Müller: Für absolut dringlich halte ich die Verstärkung unserer Hilfsmaßnahmen in den Krisengebieten vor Ort. Im Irak ist beispielsweise eine Rückkehr in viele Gegenden wieder möglich. So sind allein in den letzten drei Wochen allein 200 000 Binnenvertriebene nach Mossul zurückgekehrt. Wir können jetzt Wege und Möglichkeiten aufzeigen, auch aus Deutschland in den Irak zurückzukehren. Uns muss in Deutschland klar sein, dass wir die Probleme nicht hier, sondern nur vor Ort lösen können. Es ist unsäglich, dass viele Hilfsprogramme in und um Syrien immer noch unterfinanziert sind. Dafür würde ich mir mehr Unterstützung aller Parteien in Deutschland wünschen.

 

Sehen Sie sonst ausreichend Gemeinsamkeiten von Union und SPD für eine neue Koalition?

Müller: Es gibt jede Menge Gemeinsamkeiten für eine schwarz-rote Regierungsagenda. Die Stärkung der Familien, Verbesserungen in der Pflege, die Gestaltung einer sozialen Marktwirtschaft 2.0 mit Steuersenkungen für die Leistungsträger und einer ausreichenden Grundversorgung im Alter. Die Durchschnittsrente der Frauen in Bayern liegt bei 600 Euro. Die Grundsicherung muss deutlich verbessert, der soziale Wohnungsbau gestärkt werden. Hier können wir mit der SPD einen gemeinsamen Weg beschreiten. Das gilt auch für die großen Zukunftsaufgaben der Digitalisierung, der Globalisierung und des demografischen Wandels. Wir sind gemeinsam gefordert, den Menschen überzeugende Antworten zu geben. Die große und stolze SPD sollte sich der Verantwortung stellen.

 

Europa ist beim Aufbau einer solidarischen Flüchtlingspolitik dieses Jahr nicht vorangekommen. Zerreißt der Streit die EU?

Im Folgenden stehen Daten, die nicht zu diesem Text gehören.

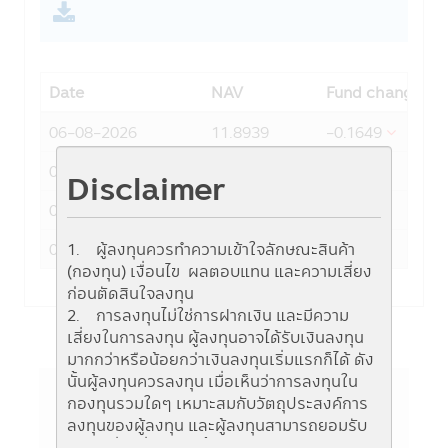
Date
NAV
Fund change
06-08-2026
11.8939
-0.1649
05-08-2026
12.0588
0.0443
Disclaimer
04-08-2026
12.0145
0.0777
03-08-2026
11.9368
0.1227
1. ผู้ลงทุนควรทำความเข้าใจลักษณะสินค้า
(กองทุน) เงื่อนไข ผลตอบแทน และความเสี่ยง
ก่อนตัดสินใจลงทุน
2. การลงทุนไม่ใช่การฝากเงิน และมีความ
เสี่ยงในการลงทุน ผู้ลงทุนอาจได้รับเงินลงทุน
มากกว่าหรือน้อยกว่าเงินลงทุนเริ่มแรกก็ได้ ดัง
นั้นผู้ลงทุนควรลงทุน เมื่อเห็นว่าการลงทุนใน
กองทุนรวมใดๆ เหมาะสมกับวัตถุประสงค์การ
ลงทุนของผู้ลงทุน และผู้ลงทุนสามารถยอมรับ
ข้อมูลกองทุน
ความเสี่ยงที่อาจเกิดขึ้นจากการลงทุนในกองทุน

Müller: Europa ist mit dem Versuch gescheitert, zu einer solidarischen Verteilung der Flüchtlinge zu kommen. Das große Ziel für das neue Jahr muss sein: Eine gemeinsame Asylpolitik, an der sich alle Länder beteiligen. Noch wichtiger ist es, die Fluchtursachen zu bekämpfen. Auch da muss wesentlich mehr geleistet werden. Die Flüchtlingskrise ist noch längst nicht beendet. Viele Hilfsprogramme der Vereinten Nationen sind um bis zu 50 Prozent unterfinanziert! Deutschland ist eines der wenigen Länder, das seine Unterstützung ausgeweitet hat und pünktlich bezahlt.

 

Sehen Sie angesichts der Haltung der osteuropäischen Staaten überhaupt noch Chancen?

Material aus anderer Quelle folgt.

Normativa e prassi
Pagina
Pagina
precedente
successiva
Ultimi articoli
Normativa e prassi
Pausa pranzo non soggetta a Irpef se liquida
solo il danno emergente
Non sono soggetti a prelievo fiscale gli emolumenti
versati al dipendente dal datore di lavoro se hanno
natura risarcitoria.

Müller: Wir dürfen die Staaten nicht überfordern. Zwangsquoten für die Aufnahme von Flüchtlingen wurden nicht akzeptiert. Und die Flüchtlinge wollen ja auch nicht nach Polen oder Ungarn, der Großteil will nach Deutschland. Nach zwei Jahren müssen wir das einsehen und einen neuen Ansatz finden. Das kann eine finanzielle Unterstützung für die besonders betroffenen Länder Griechenland und Italien von den Staaten sein, die sich der Aufnahme von Flüchtlingen verweigern. Und alle Länder, die Flüchtlinge aufnehmen, sollten dafür Geld aus dem EU-Haushalt bekommen. Vor allem aber brauchen wir sichere Außengrenzen. Nicht die Schlepper dürfen bestimmen, wer nach Europa kommt.

 

Welche Instrumente sind aus Ihrer Sicht noch notwendig?

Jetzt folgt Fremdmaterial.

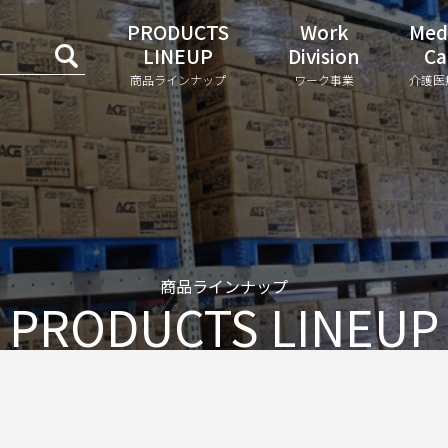
PRODUCTS
Work
Med
LINEUP
Division
Ca
商品ラインナップ
ワーク事業
介護医
商品ラインナップ
PRODUCTS LINEUP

Müller: Wir brauchen Anreize für Investitionen, die deutschen Unternehmen den Schritt in Entwicklungsländer steuerlich erleichtern und Risiken mindern. Ich schlage dazu ein Entwicklungsinvestitionsgesetz vor, denn für mittelständische Firmen gibt es riesige Chancen in Afrika, etwa in der Lebensmittelindustrie. 30 Prozent der Ernte in Afrika und Indien verrotten, weil es keine Lagerhallen, Kühlhäuser oder verarbeitende Industrie gibt - wie etwa Saftfabriken für Mangos. Und wir müssen Arbeitsplätze für die afrikanische Jugend schaffen. Das ist für Europa zentral. Das Bevölkerungswachstum in Afrika ist dramatisch. Jährlich kommen 20 Millionen Arbeitssuchende dazu. Die Bevölkerung wird sich bis 2050 verdoppeln. Lösungsansätze zeigt das von mir vorgelegte Konzept eines Marshallplans mit Afrika. Die neue Bundesregierung sollte zur Umsetzung dem französischen Beispiel folgen und ebenso eine Milliarde Euro für einen Investitionsfonds bereitstellen. Damit können wir Privatinvestitionen für Ausbildung, Landwirtschaft und erneuerbare Energien in einer Größenordnung von zehn Milliarden Euro mobilisieren. Investitionen wirken aber nur, wenn wir faire Handelsbeziehungen schaffen. Produkte aus Afrika müssen den europäischen Markt auch erreichen können.

 

Das Interview führte

Tobias Schmidt.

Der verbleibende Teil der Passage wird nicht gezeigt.